Sky News has reported that Bridgepoint Group has offered £400m to buy a 75 per cent stake in the competition.
The idea has yet to be put to the counties. Indeed, it seems the majority of executives around the county game were not aware of it until contacted by the media on Saturday.
At this point, the counties have more questions than answers. For one thing, it is unclear what is being sold. Is it the Hundred ball format, or the new team identities?
Equally, there is a lack of clarity over whether the deal would guarantee the window in the season which has effectively been created for the tournament and whether the competition would be played over the T20 or 100-ball format. Until such details are understood, few will commit to a view.
County chairs have not been bowled over by the news and have more questions than answers [Gareth Copley/Getty Images]
Just as pertinently, it is unclear who would decide whether to accept such a vote. While the 18 counties and the MCC are certain to have a vote, it seems the national counties might, too. That might also mean the potential income is split 41 ways rather than between the first-class teams.
It is possible - perhaps even likely - that this apparent bid may be something of a stalking horse. It may be designed to draw attention to the possibilities of such a deal and be motivated by a desire to bring other suitors to the table. In its current form, it appears unlikely to prove successful but it could be a catalyst for other offers.
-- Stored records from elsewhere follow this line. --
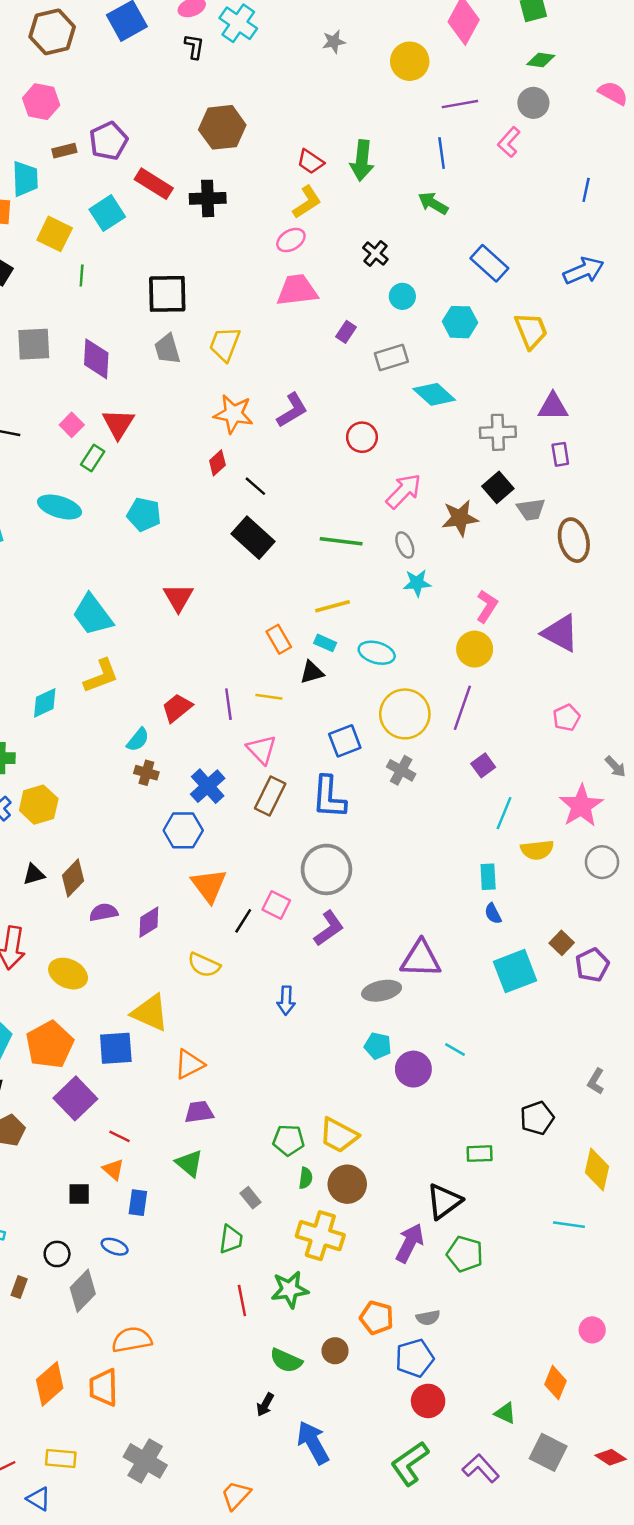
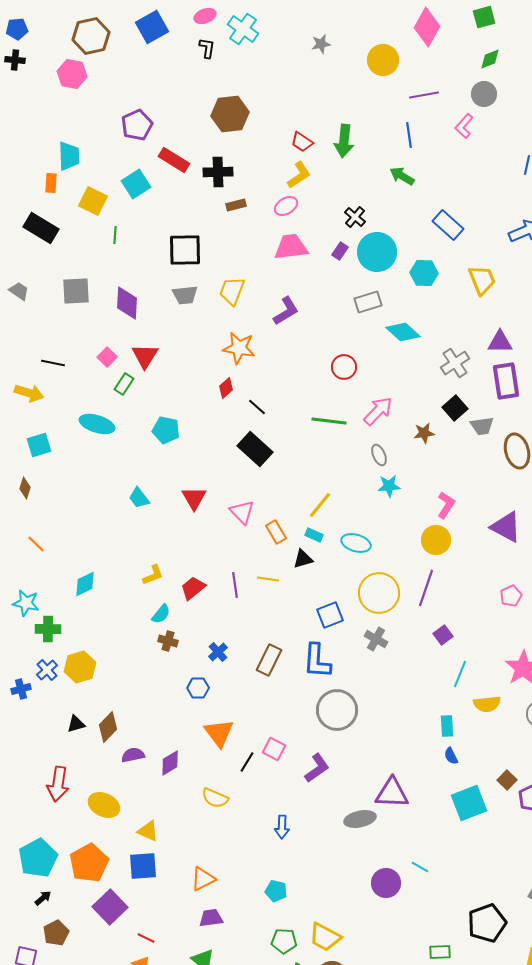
green diamond: (541, 60) -> (490, 59), turned -30
pink hexagon: (41, 102) -> (72, 74), moved
brown rectangle: (64, 151) -> (236, 205), moved
cyan circle: (402, 296) -> (377, 252), size x1.8
purple rectangle: (346, 332) -> (340, 251), moved
gray trapezoid: (167, 349) -> (185, 295), turned -80
purple L-shape: (292, 410) -> (286, 311), moved
gray cross: (498, 432) -> (455, 363), turned -32
purple rectangle: (560, 454) -> (506, 381), size x1.8
brown star: (460, 518) -> (424, 433), size x0.7
green line: (341, 541) -> (329, 421), moved
yellow line: (333, 606) -> (320, 505), turned -36
cyan trapezoid: (93, 615) -> (139, 498), moved, size x0.6
yellow L-shape: (101, 676) -> (153, 575), moved, size x0.7
pink triangle: (262, 749) -> (242, 512), moved
blue cross: (208, 786) -> (218, 652), size x0.7
blue hexagon: (183, 830) -> (198, 688), size x0.7
gray circle: (326, 869) -> (337, 710), moved
yellow triangle: (150, 1013) -> (148, 831), moved, size x0.7
cyan pentagon: (378, 1046) -> (276, 891), moved
black pentagon: (537, 1118) -> (487, 923), size x1.4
According to Sky News, the deal has been put together by Allan Leighton, the former CEO of Asda and current chair of the Co-op.
Leighton is understood to have been a candidate for ECB chair after Colin Graves - he is believed to have been Graves' choice of successor - and, before that, was chair of the ECB nominations committee (again, succeeding Graves) which was responsible for selecting several current members of the board.
The initial response of county executives contacted by The Cricketer was lukewarm. A couple pointed out that the time of the apparent bid, coming as rugby reels from the downside of the private investment model, may prove unhelpful. The game does appear almost habitually cash-strapped, however, and there is no doubt an injection of finance would be welcome.
ECB chair, Richard Thompson, knows there is a lot of interest in The Hundred [Alex Davidson/Getty Images]
The bid does not come completely out of the blue. Richard Thompson, the new ECB chair, acknowledged the board were considering such possibilities a couple of months ago and, with the game currently undergoing an audit with a view to a blackhole at the heart of its finances, the timing could be designed to offer an apparent solution.
It had previously been anticipated, however, the ECB would not want to relinquish more than 49 per cent of their stake in the Hundred.
Thompson told The Cricketer in September: "We all know at the moment there is a gold rush for TV rights - what are there now? Fourteen T20 franchises in the world. There's so much interest in The Hundred for lots of reasons. Let's just pull it back, we're only in year two."
It remains to be seen whether county members are required to vote on any such prospective deal. Their influence was key in the rejection of Andrew Strauss' high performance review and they may well expect to be consulted on such a significant move. The majority of the first-class counties and the MCC are member owned.